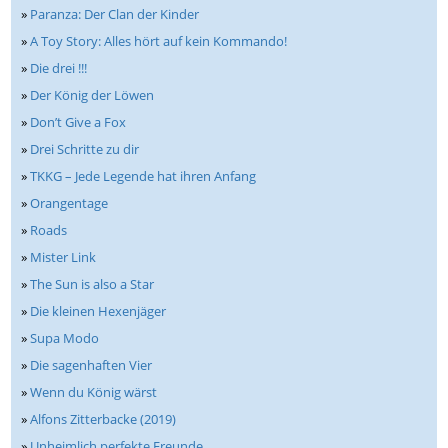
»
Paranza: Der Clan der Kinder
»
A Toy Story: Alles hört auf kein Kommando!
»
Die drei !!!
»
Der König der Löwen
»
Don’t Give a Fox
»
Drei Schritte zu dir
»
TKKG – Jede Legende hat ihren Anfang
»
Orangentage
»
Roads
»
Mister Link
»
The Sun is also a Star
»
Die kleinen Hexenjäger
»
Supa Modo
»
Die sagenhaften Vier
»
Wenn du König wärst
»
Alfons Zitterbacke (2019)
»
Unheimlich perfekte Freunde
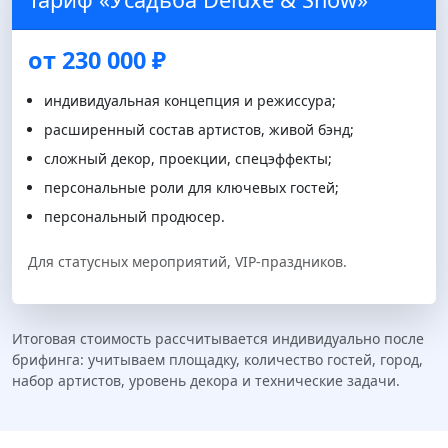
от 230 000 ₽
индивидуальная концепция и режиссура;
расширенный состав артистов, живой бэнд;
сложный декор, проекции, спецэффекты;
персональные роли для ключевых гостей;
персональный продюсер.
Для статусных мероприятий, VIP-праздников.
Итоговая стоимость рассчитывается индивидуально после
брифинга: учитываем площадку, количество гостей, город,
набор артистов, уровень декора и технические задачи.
...
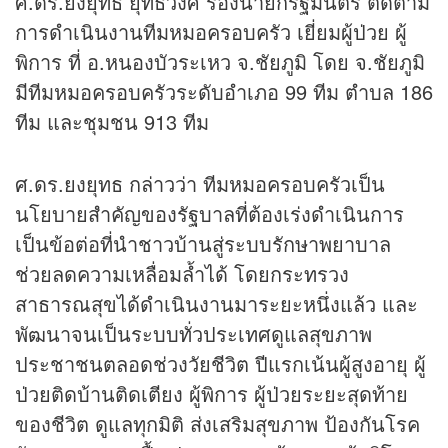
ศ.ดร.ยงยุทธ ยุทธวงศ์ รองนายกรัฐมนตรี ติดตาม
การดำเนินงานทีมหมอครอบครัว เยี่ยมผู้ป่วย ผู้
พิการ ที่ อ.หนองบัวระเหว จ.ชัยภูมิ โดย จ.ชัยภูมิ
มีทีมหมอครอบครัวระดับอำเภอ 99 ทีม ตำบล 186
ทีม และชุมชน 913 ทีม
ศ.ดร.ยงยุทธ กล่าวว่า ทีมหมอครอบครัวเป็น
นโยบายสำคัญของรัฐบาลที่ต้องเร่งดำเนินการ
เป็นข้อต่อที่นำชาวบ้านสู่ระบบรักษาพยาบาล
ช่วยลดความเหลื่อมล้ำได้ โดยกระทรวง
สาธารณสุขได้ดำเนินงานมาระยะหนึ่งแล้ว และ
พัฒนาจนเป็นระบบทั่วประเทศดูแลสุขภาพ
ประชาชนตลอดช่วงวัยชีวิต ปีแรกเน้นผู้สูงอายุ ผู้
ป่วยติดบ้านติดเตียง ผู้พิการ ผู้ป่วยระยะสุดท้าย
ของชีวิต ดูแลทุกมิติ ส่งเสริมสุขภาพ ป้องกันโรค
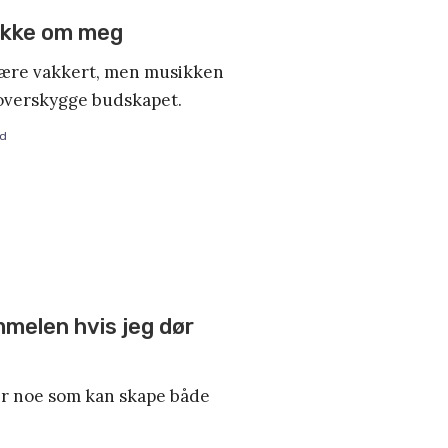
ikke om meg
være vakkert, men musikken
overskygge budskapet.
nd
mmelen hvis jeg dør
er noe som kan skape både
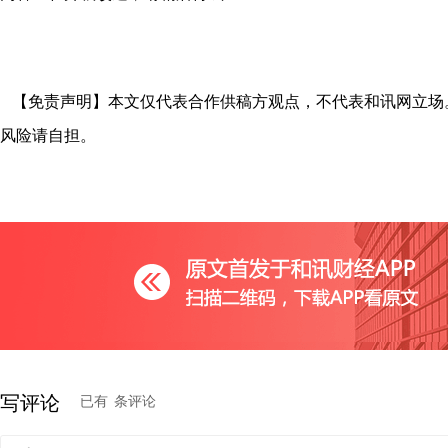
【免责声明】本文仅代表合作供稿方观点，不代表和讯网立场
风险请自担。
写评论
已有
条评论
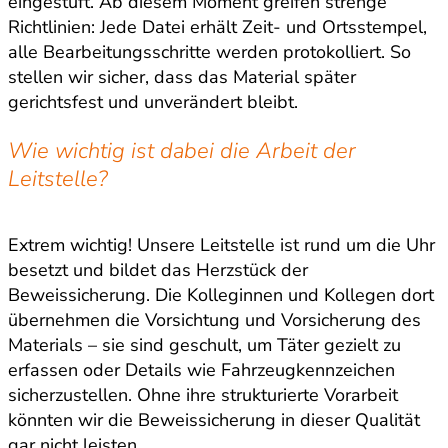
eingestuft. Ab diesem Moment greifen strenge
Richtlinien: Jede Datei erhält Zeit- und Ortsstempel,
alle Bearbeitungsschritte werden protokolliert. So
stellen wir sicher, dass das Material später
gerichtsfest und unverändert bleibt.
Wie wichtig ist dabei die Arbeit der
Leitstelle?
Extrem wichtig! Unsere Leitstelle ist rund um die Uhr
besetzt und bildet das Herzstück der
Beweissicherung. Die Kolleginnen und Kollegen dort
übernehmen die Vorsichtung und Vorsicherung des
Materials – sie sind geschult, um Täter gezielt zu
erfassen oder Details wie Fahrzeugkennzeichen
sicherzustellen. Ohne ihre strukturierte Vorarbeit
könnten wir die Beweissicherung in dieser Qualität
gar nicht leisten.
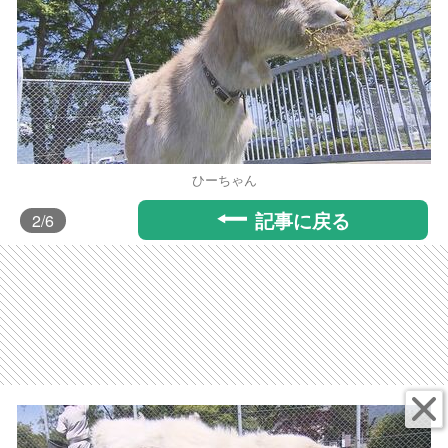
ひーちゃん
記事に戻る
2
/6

§ **What you should do**
The lines to reproduce run from the one above containing "Mister Link" through the one containing "набор артистов, уровень". Copy them exactly and leave out all pictures.

§ **Output of the task**
Mister Link
»
The Sun is also a Star
»
Die kleinen Hexenjäger
»
Supa Modo
»
Die sagenhaften Vier
»
Wenn du König wärst
»
Alfons Zitterbacke (2019)
»
Unheimlich perfekte Freunde
от 230 000 ₽
индивидуальная концепция и режиссура;
расширенный состав артистов, живой бэнд;
сложный декор, проекции, спецэффекты;
персональные роли для ключевых гостей;
персональный продюсер.
Для статусных мероприятий, VIP-праздников.
Итоговая стоимость рассчитывается индивидуально после
брифинга: учитываем площадку, количество гостей, город,
набор артистов, уровень декора и технические задачи.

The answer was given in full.